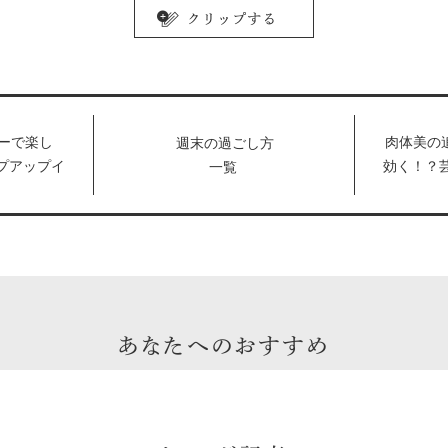
ーで楽し
肉体美の
週末の過ごし方
プアップイ
効く！？
一覧
「食中酒の
海青のビ
」企画は寿
売。
ション！
あなたへのおすすめ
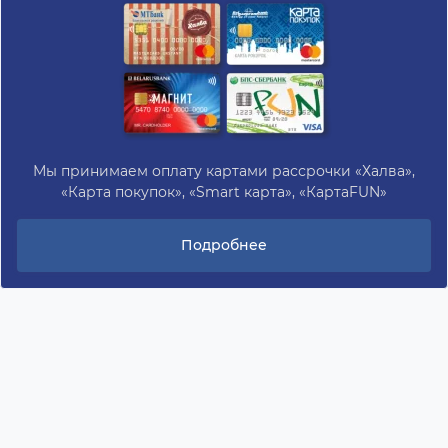
Мы принимаем оплату картами рассрочки «Халва»,
«Карта покупок», «Smart карта», «КартаFUN»
Подробнее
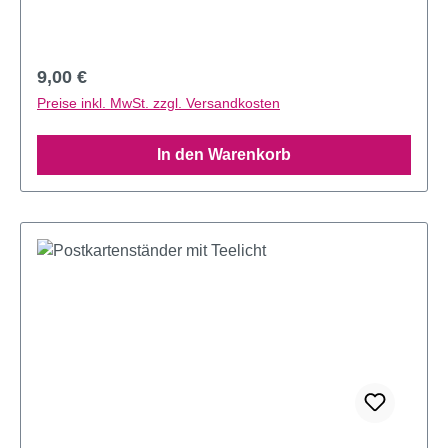
Regulärer Preis:
9,00 €
Preise inkl. MwSt. zzgl. Versandkosten
In den Warenkorb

______

• **EXERCISE**: Every line above needs to be written out again as it stands. Pictures do not belong in the copy.

• **WRITTEN ANSWER**:
ーで楽し
肉体美の
週末の過ごし方
プアップイ
効く！？
一覧
「食中酒の
海青のビ
」企画は寿
売。
ション！
あなたへのおすすめ
Мы принимаем оплату картами рассрочки «Халва»,
«Карта покупок», «Smart карта», «КартаFUN»
Подробнее
Regulärer Preis:
9,00 €
Preise inkl. MwSt. zzgl. Versandkosten
In den Warenkorb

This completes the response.